Abstract T MP59: Symptomatic and Silent Cerebral Infarct following Combined Bypass for Moyamoya Disease evaluated with Diffusion-Weighted Image: A Multivariate Analysis
Background: The clinical features of cerebral infarct detected by diffusion-weighted image (DWI) following combined direct and indirect bypass for moyamoya disease (MMD) is still not fully understood. This study aims to study the incidence and risk correlates of symptomatic and silent cerebral infarct following combined bypass in MMD.

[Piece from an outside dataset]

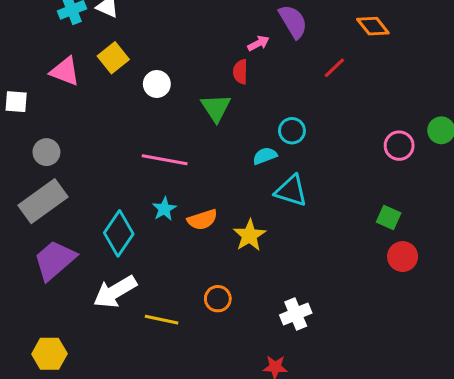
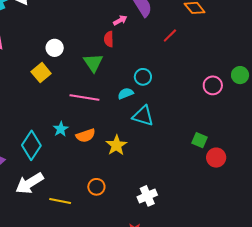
yellow square: (113, 58) -> (41, 73), moved
pink line: (165, 160) -> (84, 98), moved
green square: (389, 218) -> (200, 140), moved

Methods: A retrospective survey was conducted with a sample size of 95 consecutive patients with MMD treated by combined bypass in Hokkaido University since 2002. DWI that was evaluated within 2 weeks after surgery was available in 111 of 131 surgeries (85%). Demographics, preoperative radiological findings, procedure-related data and postoperative symptomatic hyperperfusion were assessed. A multivariate logistic regression analysis was used to study the related variables on postoperative cerebral infarct on DWI.

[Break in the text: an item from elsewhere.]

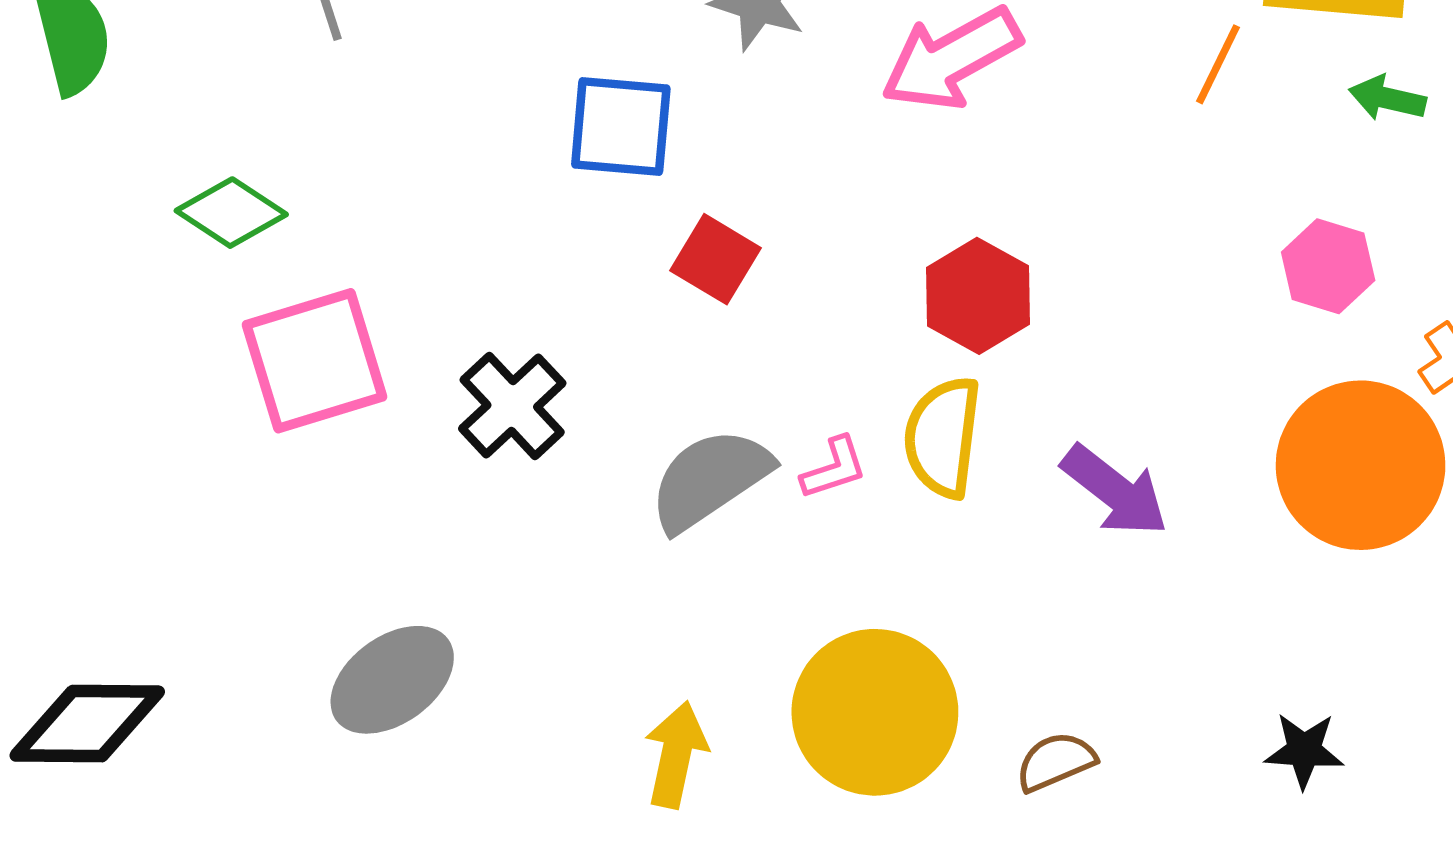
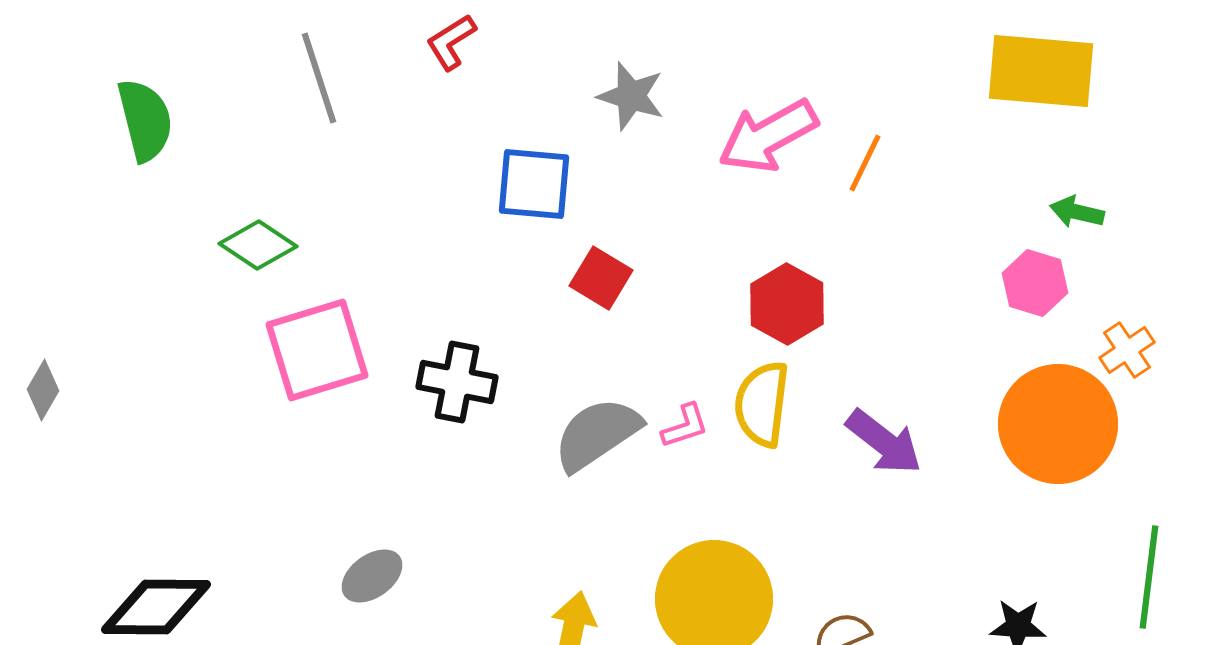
orange line: (1218, 64) -> (865, 163), moved
green arrow: (1387, 98) -> (1077, 212), moved
black cross: (512, 406) -> (457, 382), turned -36
gray ellipse: (392, 680) -> (372, 576), size x0.7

Results: Postoperative DWI detected a total of 21 instances (18.9%/surgery) of cerebral infarct, with no significant difference between generations (21.9 and 13.2%/surgery in adults and pediatrics, respectively). Symptomatic and silent cerebral infarct was occurred more frequently when surgery was performed following the ischemic events within 6 months prior to the surgery (recent ischemic events) compared to when performed without the recent ones (15.3 and 3.6%/surgery, respectively, P = 0.0078). Preemptive antiplatelet use and procedure-related variables, including craniotomy size and the number of direct bypass did not have any relationships with cerebral infarct. After adjustment of above-mentioned variables, symptomatic and silent cerebral infarct was found to associate significantly with recent ischemic events (P = 0.032; OR = 5.5; 95%CI 1.2-26) and preoperative FLAIR ivy sign (P = 0.047; OR = 5.9; 95%CI 1.02-33.9). Cerebral infarct detected by DWI was likely to be observed beyond the area covered by combined bypass.
Conclusions: Symptomatic and silent cerebral infarct occurred in 18.9% of combined bypasses for MMD. It may be associated with recent ischemic events and preoperative FLAIR ivy sign. Surgical management to avoid postoperative infarct after the combined bypass beyond the bypassed area would be essential to further improve the outcome of ischemic type of MMD.
Author Disclosures: K. Tokairin: None. M. Ito: None. K. Kazumata: None. S. Kaneko: None. K. Houkin: None.
- © 2015 by American Heart Association, Inc.